Dataset entries

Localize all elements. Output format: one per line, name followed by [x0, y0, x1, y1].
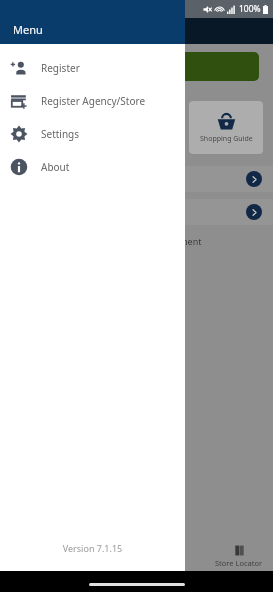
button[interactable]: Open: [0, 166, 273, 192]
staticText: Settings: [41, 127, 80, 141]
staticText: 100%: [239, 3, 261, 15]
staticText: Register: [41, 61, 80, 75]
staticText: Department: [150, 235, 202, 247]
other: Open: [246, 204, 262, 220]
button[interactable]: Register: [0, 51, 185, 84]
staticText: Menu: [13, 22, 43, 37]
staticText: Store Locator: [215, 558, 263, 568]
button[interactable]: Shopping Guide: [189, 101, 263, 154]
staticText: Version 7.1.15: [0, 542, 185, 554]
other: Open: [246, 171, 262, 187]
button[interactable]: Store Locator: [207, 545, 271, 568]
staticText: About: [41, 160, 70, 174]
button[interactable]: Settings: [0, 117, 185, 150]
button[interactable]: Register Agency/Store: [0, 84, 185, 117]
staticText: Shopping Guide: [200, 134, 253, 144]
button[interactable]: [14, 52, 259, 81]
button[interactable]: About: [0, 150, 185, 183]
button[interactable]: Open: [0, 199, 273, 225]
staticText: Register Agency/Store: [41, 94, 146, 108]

WHAT TO WORK ON:
Repeat every record above exactly. The pictures do not belong in the copy.

SOLVED EXERCISE:
Localize all elements. Output format: one per line, name followed by [x0, y0, x1, y1].
button[interactable]: Open: [0, 166, 273, 192]
staticText: Settings: [41, 127, 80, 141]
staticText: 100%: [239, 3, 261, 15]
staticText: Register: [41, 61, 80, 75]
staticText: Department: [150, 235, 202, 247]
other: Open: [246, 204, 262, 220]
button[interactable]: Register: [0, 51, 185, 84]
staticText: Menu: [13, 22, 43, 37]
staticText: Store Locator: [215, 558, 263, 568]
button[interactable]: Shopping Guide: [189, 101, 263, 154]
staticText: Version 7.1.15: [0, 542, 185, 554]
other: Open: [246, 171, 262, 187]
button[interactable]: Store Locator: [207, 545, 271, 568]
staticText: About: [41, 160, 70, 174]
button[interactable]: Settings: [0, 117, 185, 150]
button[interactable]: Register Agency/Store: [0, 84, 185, 117]
staticText: Shopping Guide: [200, 134, 253, 144]
button[interactable]: [14, 52, 259, 81]
button[interactable]: About: [0, 150, 185, 183]
button[interactable]: Open: [0, 199, 273, 225]
staticText: Register Agency/Store: [41, 94, 146, 108]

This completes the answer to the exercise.